When a rich couple splits, divorce attorney Lowell Sucherman gets blunt.
"Look, I've been doing this for 50 years," he says early in the negotiations. "I know how this case is going to come out within a few dollars."
Find a fair way to settle quickly, he says, and you can save enough in legal fees to send your kid to college. Or, you can fight tooth and nail, he adds, "and I'll send my grandchildren to college."
His warnings only work some of the time.
This year though, some estranged spouses have a more powerful incentive than ever to call a truce: President Donald Trump's 2017 tax overhaul eliminates the deduction for alimony payments — for divorces finalized starting in 2019.
For many wealthy couples, reaching a deal by Dec. 31 could mean tens of thousands of dollars in tax savings every year. That's pushing more of them to finally follow Sucherman's advice and cooperate as the deadline nears.
Divorce often means war for the top 1 percent. The richer you are, the more homes, possessions, investments and businesses there are to fight over.
In a single-income family, the non-earning spouse can be worried about being cheated by the earning spouse. The result is often expensive negotiations that stretch on for years, as each party tries to inflict maximum damage on the other.
Read more about how your prenup might be in jeopardy after tax law:
Alimony, also known as spousal support or maintenance, is typically paid by the higher-earning spouse for a period of time after a divorce. For decades, the payers of alimony have been able to deduct the payments on their tax returns.
Receivers of alimony, meanwhile, were required to report the money as taxable income. The tax overhaul reverses that arrangement, denying the tax deduction to alimony payers while making alimony tax-free to those who receive it.
Because the payers of alimony are almost always in a higher tax bracket than their exes, the new rules will mean less after-tax money to go around.
"We're trying to get everybody divorced in 2018 who can be divorced in 2018," said Linda Ravdin, an attorney at Pasternak & Fidis in Bethesda, Maryland. After finishing a trial in a complex divorce case recently, Ravdin said she urged the judge to render his decision this year.

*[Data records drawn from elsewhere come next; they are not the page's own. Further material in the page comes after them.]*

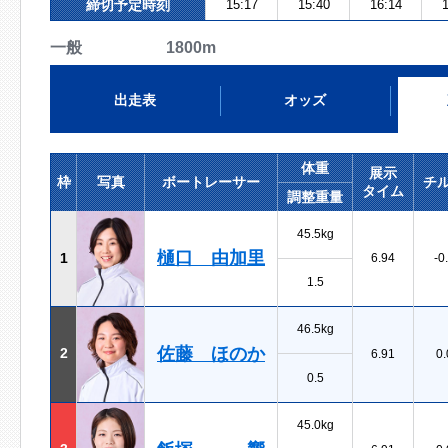
締切予定時刻
15:17
15:40
16:14
1
一般 1800m
出走表
オッズ
体重
展示
枠
写真
ボートレーサー
チ
タイム
調整重量
45.5kg
樋口 由加里
1
6.94
-0
1.5
46.5kg
佐藤 ほのか
2
6.91
0.
0.5
45.0kg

Michael Stutman, a partner at Stutman, Stutman & Lichtenstein in Manhattan said he's seeing more feuding couples open to negotiation as the alimony deduction deadline looms. "When you've got people pretty close to an agreement, the specter of losing that benefit is pushing people together," he said.

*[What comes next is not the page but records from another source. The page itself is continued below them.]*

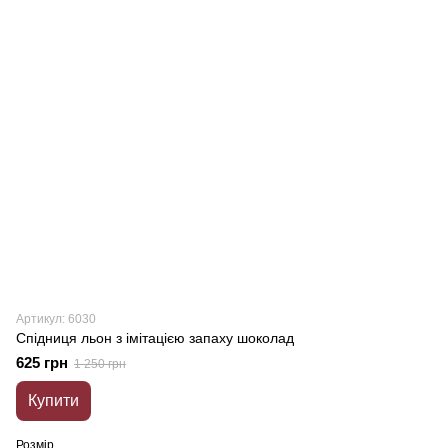
Артикул: 6030
Спідниця льон з імітацією запаху шоколад
625 грн
1 250 грн
Купити
Розмір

Stutman is currently handling a divorce for a real estate mogul, and it's taking a long time for two skilled forensic accountants to untangle the family's holdings. The couple is "beside themselves" with how long it's taking, he said.
'Grease the Skids'
The old system of allowing for alimony deductions sometimes served as a way to "grease the skids" for a deal and make the payments less painful, said Peter Walzer of Walzer Melcher, a law firm in Los Angeles. Now the threat of losing the deduction is accelerating the process.